One thing that stood out to me in particular this time through was the second movement, which has a balletic, fleet-footed feel, but under that relatively placid surface there are always darker undercurrents threatening to destabilize the steps of the imagined dancers. A brilliant balancing act from the always agile Mozart.


----------



## Mika (Jul 24, 2009)

Marriner and Academy of St. Martin In The Fields


----------



## Wood (Feb 21, 2013)

Of all the pieces of music that can send someone to sleep, a late Mozart symphony would probably be the last to come to mind. I thoroughly enjoyed the exuberance of the London Sinfonia's playing of the so familiar first movement, and can recall the start of the andante which sounded uncharacteristically heavy. 

It then becomes a blur, until I woke up to the last few bars of the finale. Strangely, it is the main theme of the minuet which is currently going through my head. 

It would appear that Mozart can even reach one's subconscious.


----------



## Guest (Aug 17, 2013)

Oh yeah it's Saturday isn't it. Such a weird week, I lost track.


----------



## ProudSquire (Nov 30, 2011)

I'll go with The Chamber Orchestra of Europe led by Nicolaus Harnoncourt. Might go for Solti later tonight.


----------



## realdealblues (Mar 3, 2010)

I love this Symphony. Still one of my all-time favorites. It's so melodic. All four movements are wonderful and for me about as perfect as you can get.

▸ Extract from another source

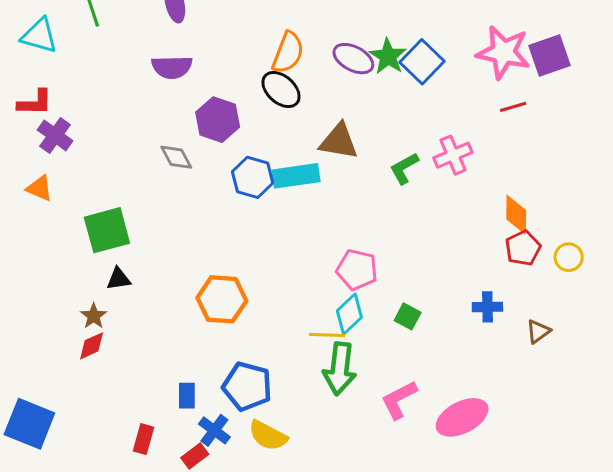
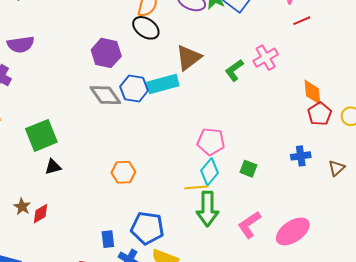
purple semicircle: (172, 67) -> (21, 44), moved
brown triangle: (339, 141) -> (189, 58), turned -40
gray diamond: (176, 157) -> (105, 95), moved, size x1.4
orange hexagon: (222, 299) -> (123, 172), size x0.7
brown star: (94, 316) -> (22, 207), moved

As far as the recording. I love Lenny's energy in this early recording. His later Vienna recordings are fine and in better sound but I still love his sense of energy and wonder in his earlier recordings with the New York Philharmonic. There are other conductors who come to mind when you think about Mozart, and Lenny probably isn't one, but I still feel he was a fine interpreter of Mozart.


----------



## ComposerOfAvantGarde (Dec 2, 2011)

A performance on YouTube from 1957, Szell conducting the BPO. 

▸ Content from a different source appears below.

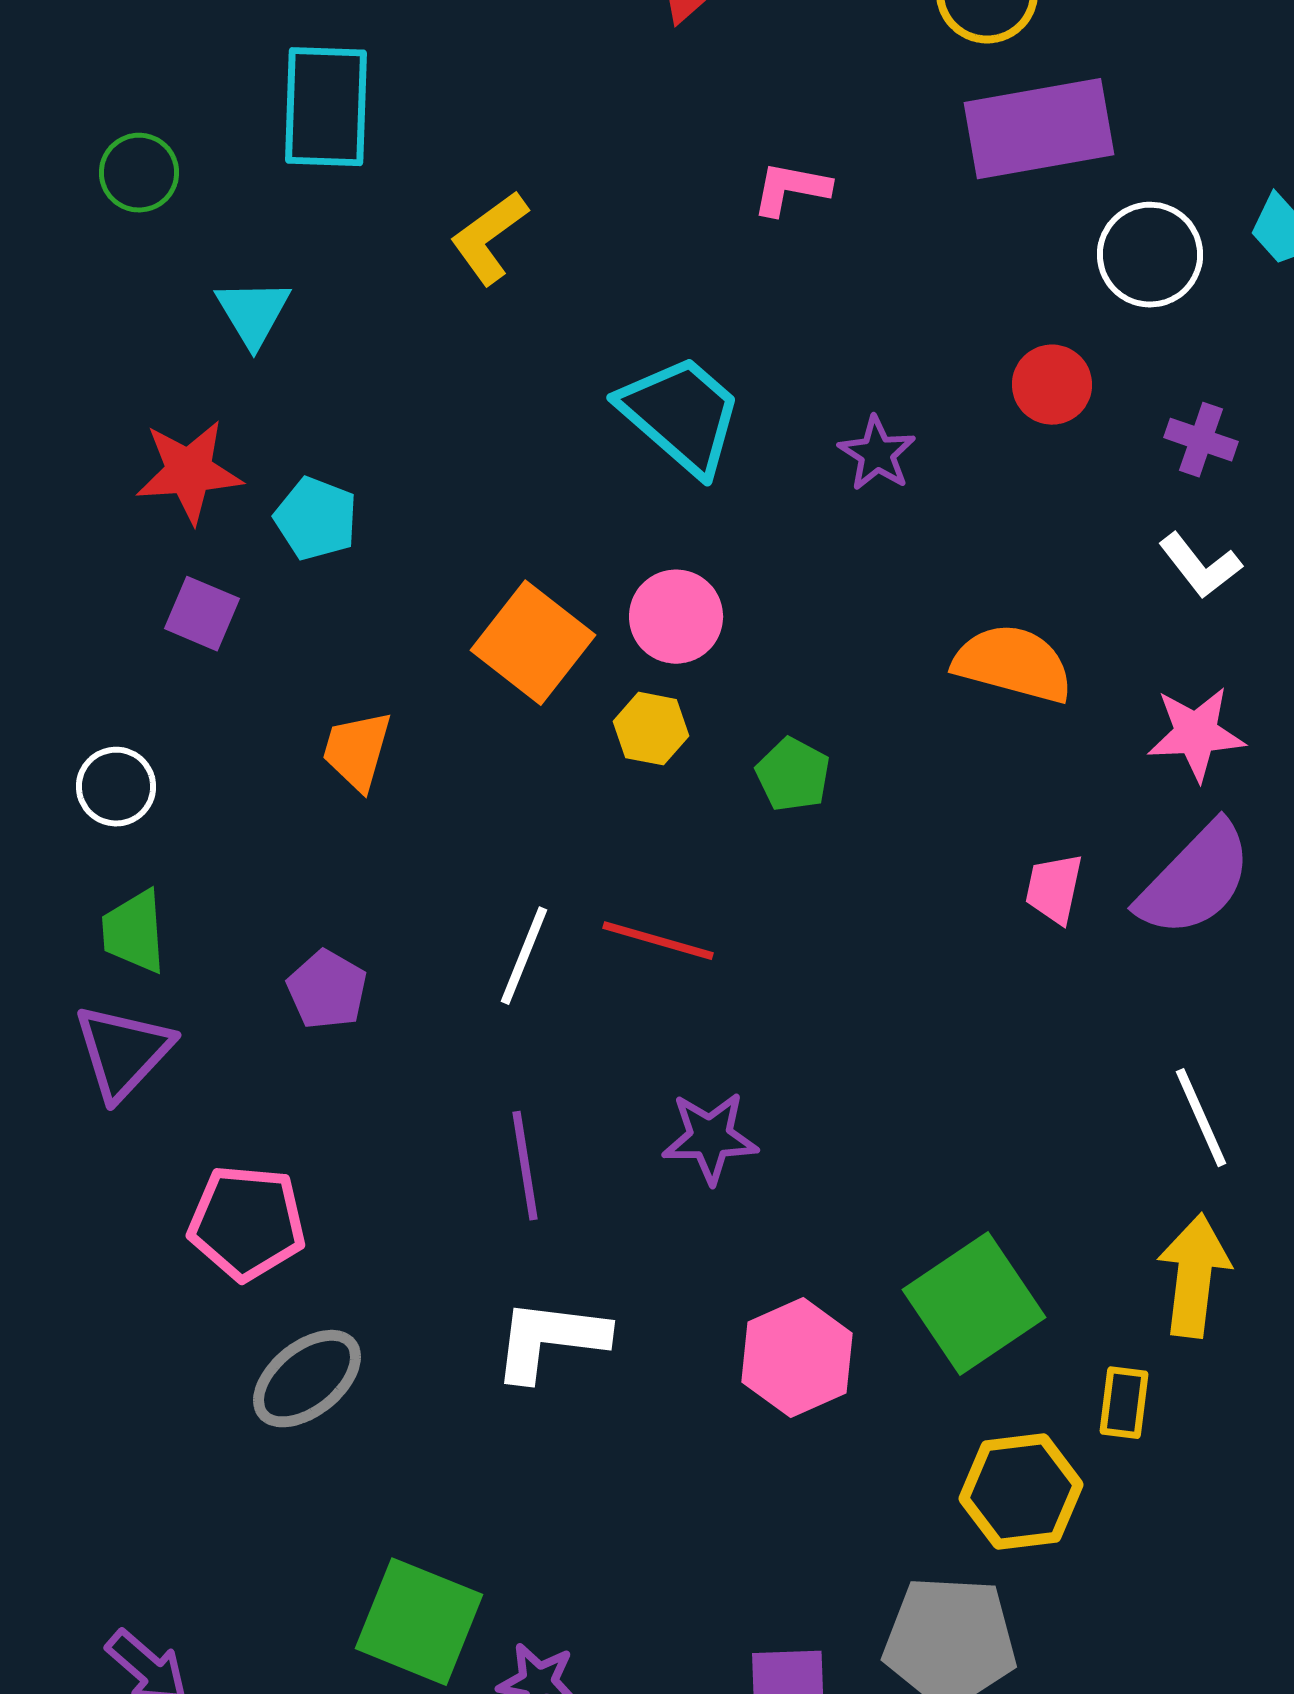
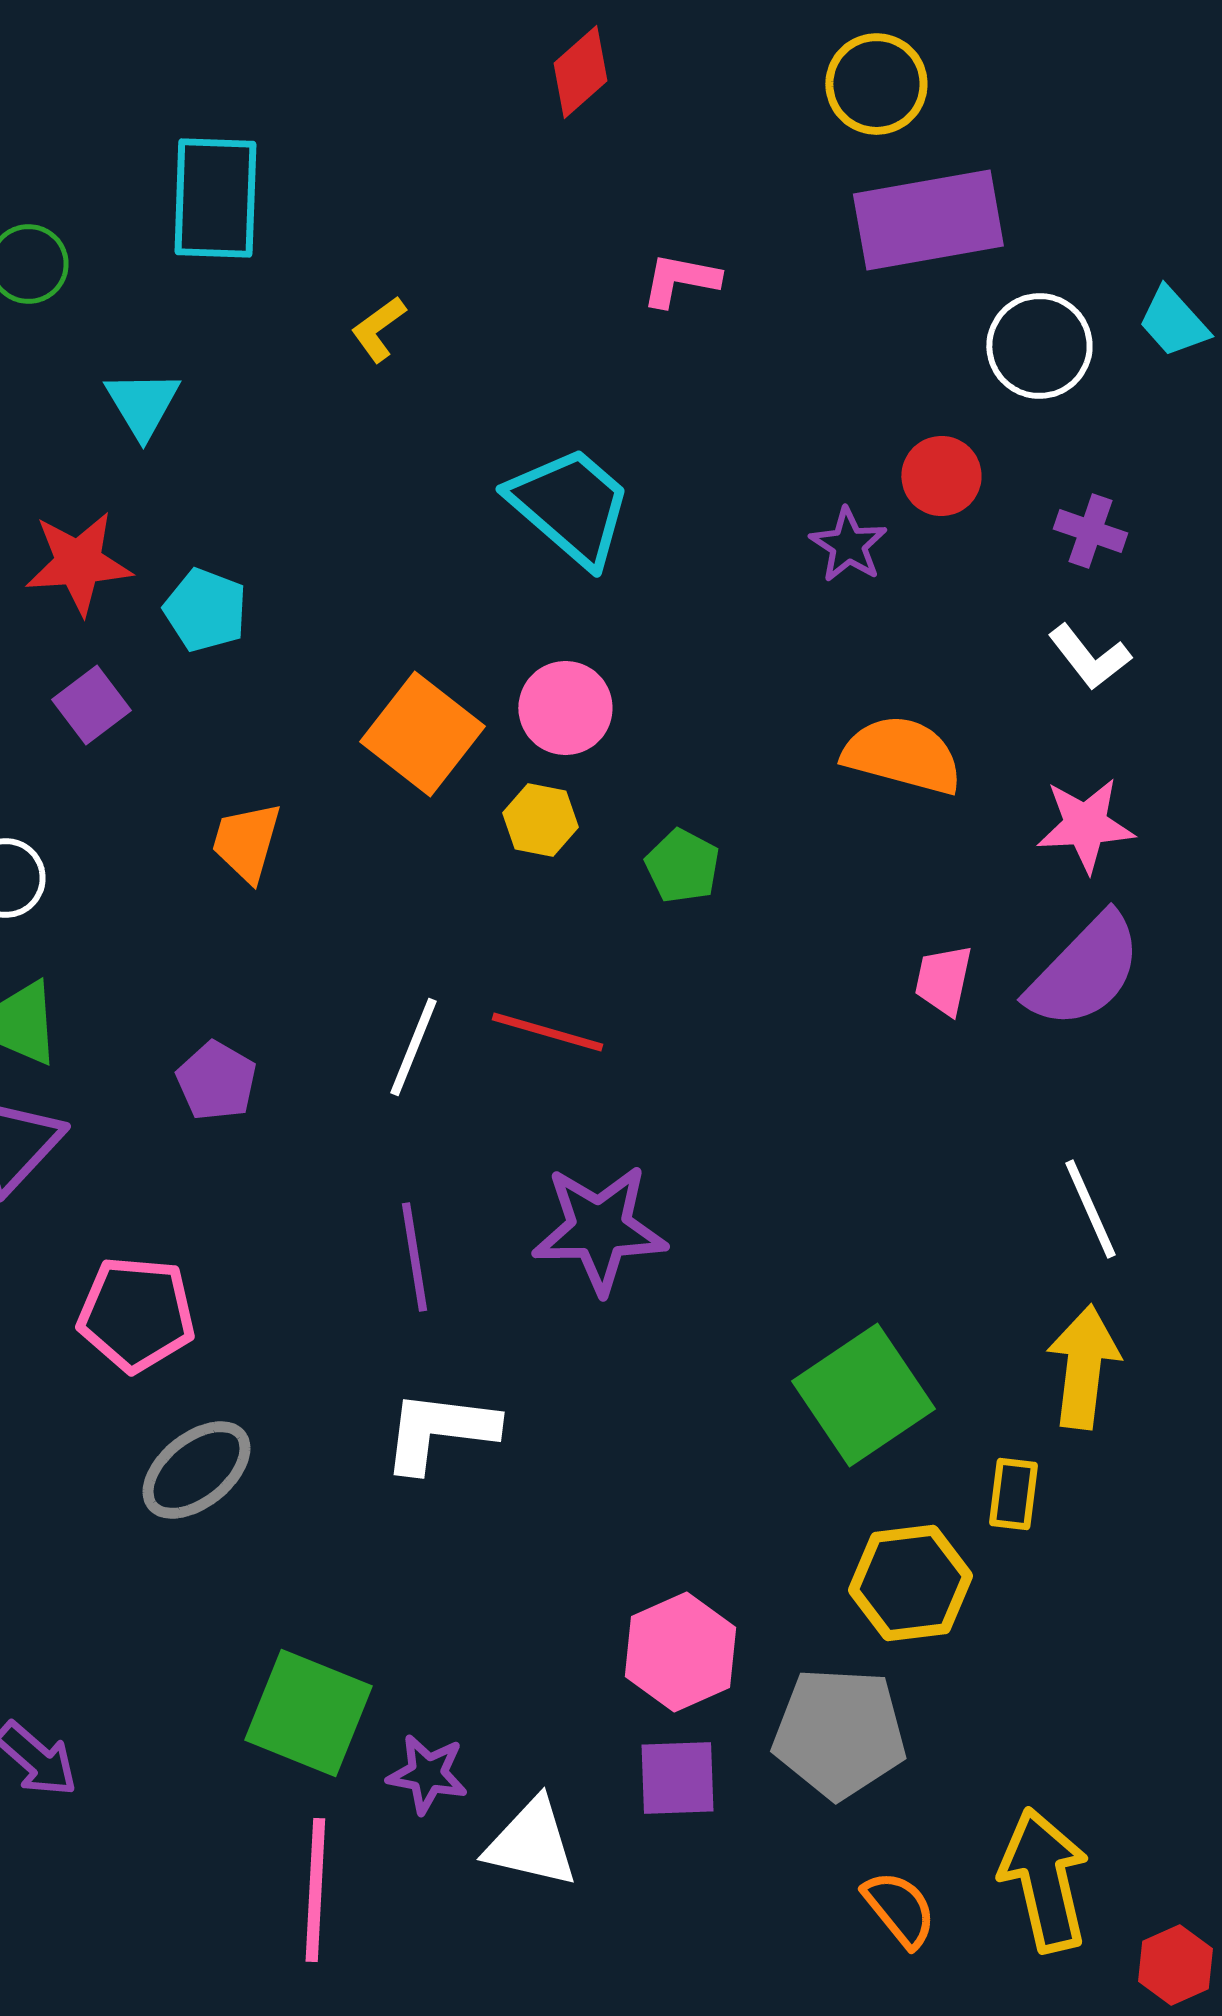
yellow L-shape: (489, 238) -> (378, 329), size x0.7
purple star: (877, 454) -> (848, 545), moved
purple square: (202, 614) -> (91, 705), turned 30
purple star: (710, 1138) -> (599, 1229), size x1.4
pink hexagon: (797, 1358) -> (680, 1652), moved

I've actually never heard the first movement taken at such a slow tempo! It's more like andante con moto! 

I find that with this slow recording the contrapuntal sections become more muddy, not as clear as other recordings I have heard. I haven't heard many recordings, but the ones I have heard are quite fast and precise and very clear. I do like the amount of expression and variety in dynamics and articulation in this recording though. 

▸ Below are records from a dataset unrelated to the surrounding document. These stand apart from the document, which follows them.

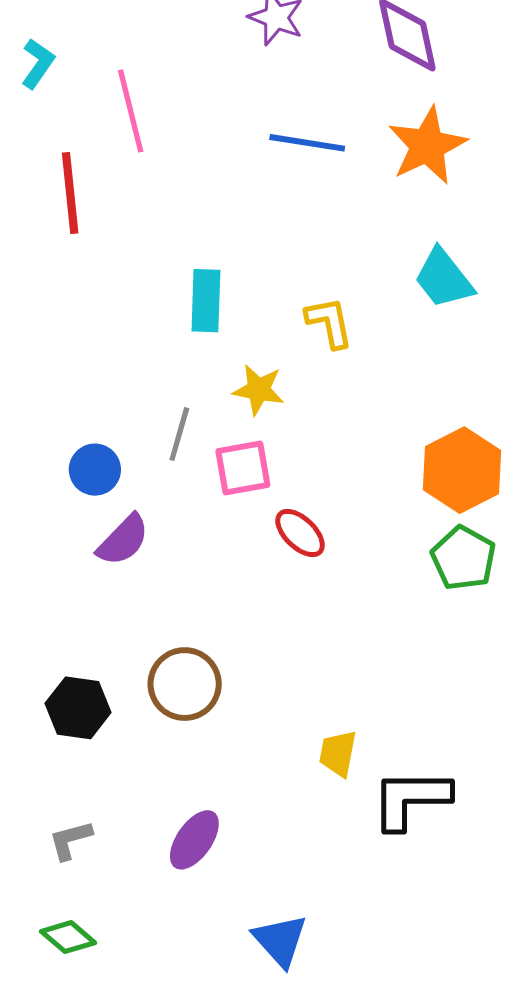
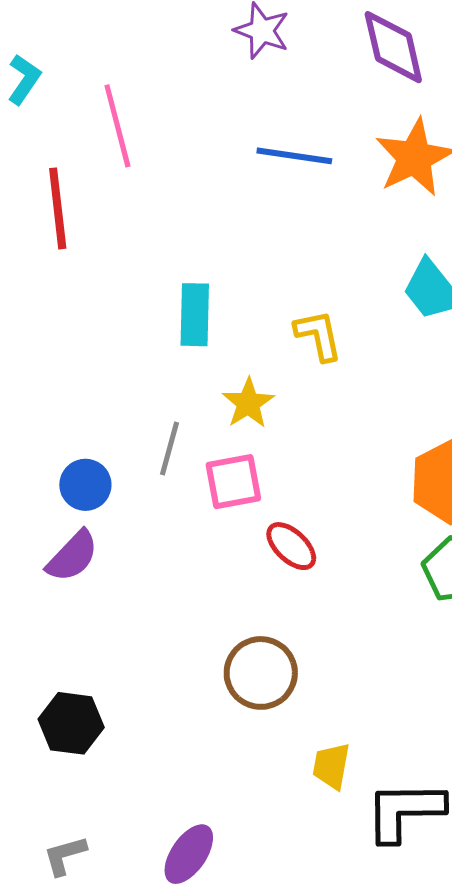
yellow star: (259, 390) -> (248, 403), turned 30
purple semicircle: (123, 540) -> (72, 556), moved
brown circle: (185, 684) -> (261, 673), moved

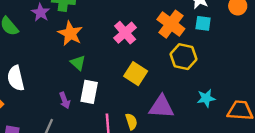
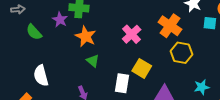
cyan square: (203, 23) -> (210, 23), moved
white rectangle: (89, 92) -> (122, 83), moved

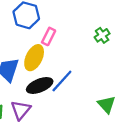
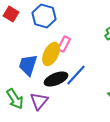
pink rectangle: (49, 36) -> (64, 44), moved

Listening to this symphony today is interesting for me, I've never liked it nearly as much as his other two minor key symphonies and probably my lest favourite of his late symphonies. The second movement is tough competition for the second movement of no. 41 though! The use of dissonance and modulation to not closely related keys in this symphony helped pave the way to music of the 19th century.


----------



## realdealblues (Mar 3, 2010)

ComposerOfAvantGarde said:


> A performance on YouTube from 1957, Szell conducting the BPO.
> 
> I've actually never heard the first movement taken at such a slow tempo! It's more like andante con moto!


You should check out Ferenc Fricsay it's even slower...slowest I think I've ever heard.

I couldn't find a clip on youtube. I have this CD set, you can listen to small clip of it on Amazon. http://www.amazon.com/Mozart-Sympho...qid=1376793816&sr=1-2&keywords=fricsay+mozart


----------



## Vesteralen (Jul 14, 2011)

Didn't intend to get in on this, but I decided at the last minute to put on the headphones last night before going to sleep and listen to the Nimbus recording of Roy Goodman and the Hanover Band.

I remember in the first year of my listening to classical music (1971) that I happened to turn on the local Public Broadcasting station during the day once and they were airing some kind of artistic light show to the music of Mozart's 40th. I was so new to classical music that I couldn't even guess who the composer was. I even thought it might be Brahms (I kid you not). 

Anyway, even to this day, I can not listen to the 40th without seeing the light show in my head.

HIP performances like the one I listened to last night are fascinating, but they don't do as much for this one, IMO, as they do for the 41st. The modern orchestra, with it's lusher sounding strings, actually can add a bit to this piece.

That much being said, the performance I heard was solid, if a bit demure.


----------